Theater review by Raven Snook
The manic inventiveness of the minimalist theater company Bedlam has yielded rich dividends in productions like Sense & Sensibility and What You Will. When the troupe misfires, however, its battiness gets boring. Five Bedlam vets, including director Eric Tucker, portray multiple parts in Uncle Romeo Vanya Juliet, a crash-up of Chekhov and Shakespeare with an emphasis on the former: It's a vodka martini with the Bard as the vermouth. Unfortunately, this dramatic cocktail does little to bring out the shows' shared themes of passion, obsession and betrayal.
During Act I, Kimberly Pau's new translation of Uncle Vanya is played broadly and frantically in the round, on a raw stage peppered with trees on rollers. Those unfamiliar with the text will get lost fast in the forest, even before Romeo and Juliet kicks in. Edmund Lewis earns a few laughs as the forlorn Vanya and his nagging mother, but Tucker's Astrov seems glib, Susannah Millonzi's Sonya wallows in self-pity and Randolph Curtis Rand's professor barely registers. Only the luminous Zuzanna Szadkowski manages to create a complete character as Yelena. With her husky inflections, expressive strut and sleepy-sad eyes, it's no wonder she's the object of all the men's desires.
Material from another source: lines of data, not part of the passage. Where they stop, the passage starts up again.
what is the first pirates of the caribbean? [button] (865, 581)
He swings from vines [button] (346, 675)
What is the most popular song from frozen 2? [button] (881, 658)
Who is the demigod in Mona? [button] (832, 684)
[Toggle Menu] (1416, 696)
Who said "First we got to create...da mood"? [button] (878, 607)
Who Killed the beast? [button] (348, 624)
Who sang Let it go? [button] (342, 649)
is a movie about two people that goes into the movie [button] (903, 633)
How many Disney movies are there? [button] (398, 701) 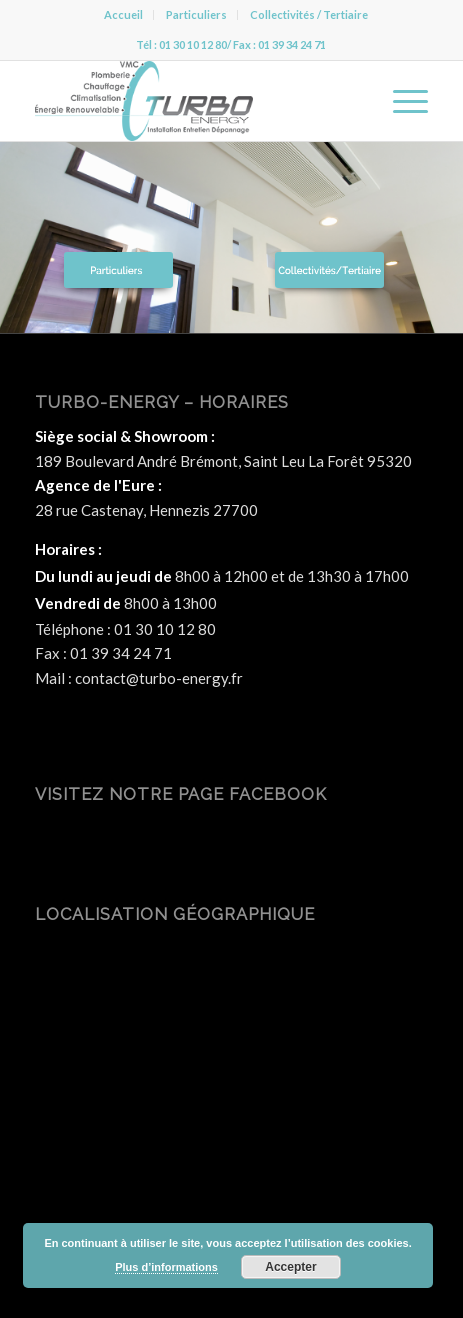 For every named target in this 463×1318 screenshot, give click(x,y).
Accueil (123, 14)
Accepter (290, 1267)
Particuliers (196, 14)
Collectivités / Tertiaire (309, 14)
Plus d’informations (166, 1267) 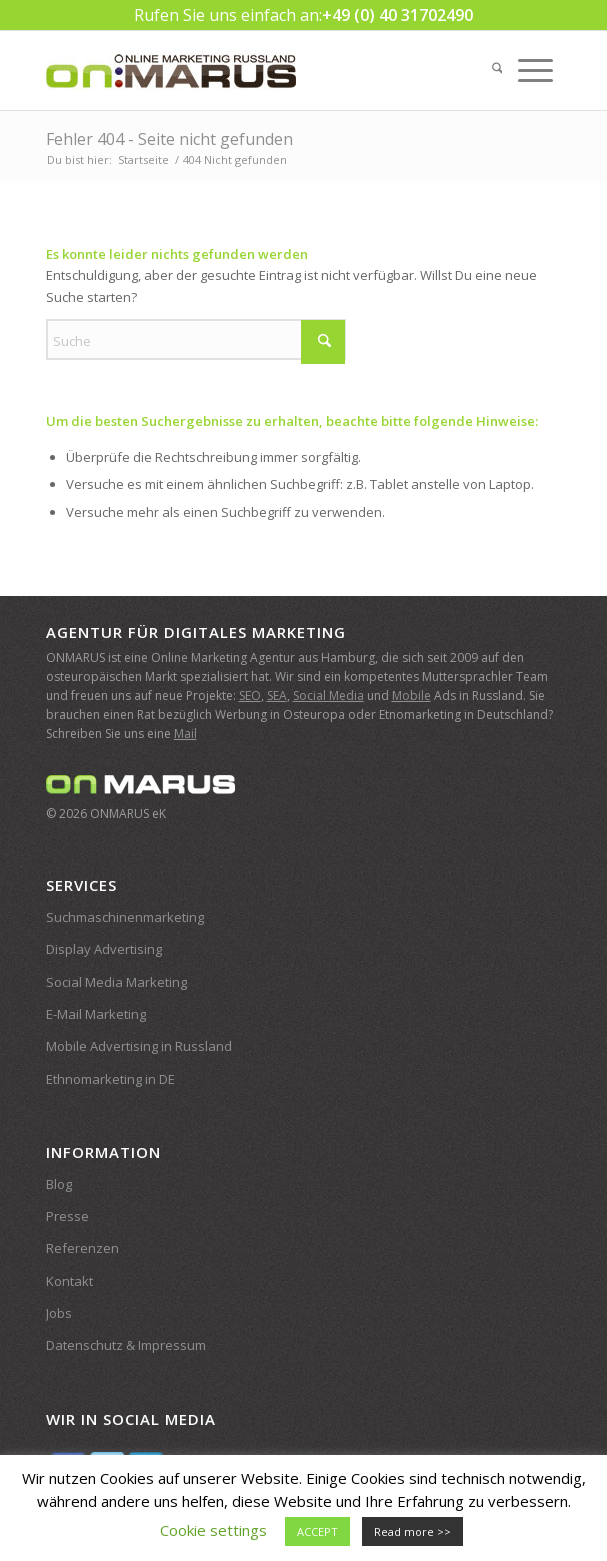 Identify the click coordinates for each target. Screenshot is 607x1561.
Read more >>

Szadkowski also makes a fetching Juliet in the second act, when the trees have been replaced by Cold War–era metal desks because…who knows? So many choices in this overlong acting experiment raise that question. Bedlam's M.O. is to crack open classic texts and discover something unexpected and resonant inside them. But beneath a few nifty performances, there's nothing at the center this time. Like the balloon that inexplicably hovers just a few inches above the stage, Uncle Romeo Vanya Juliet is both lightweight and deflating.
A.R.T/New York Theatres (Off Broadway). By William Shakespeare and Anton Chekhov. Directed by Eric Tucker. With ensemble cast. Running time: 2hrs 30mins. One intermission.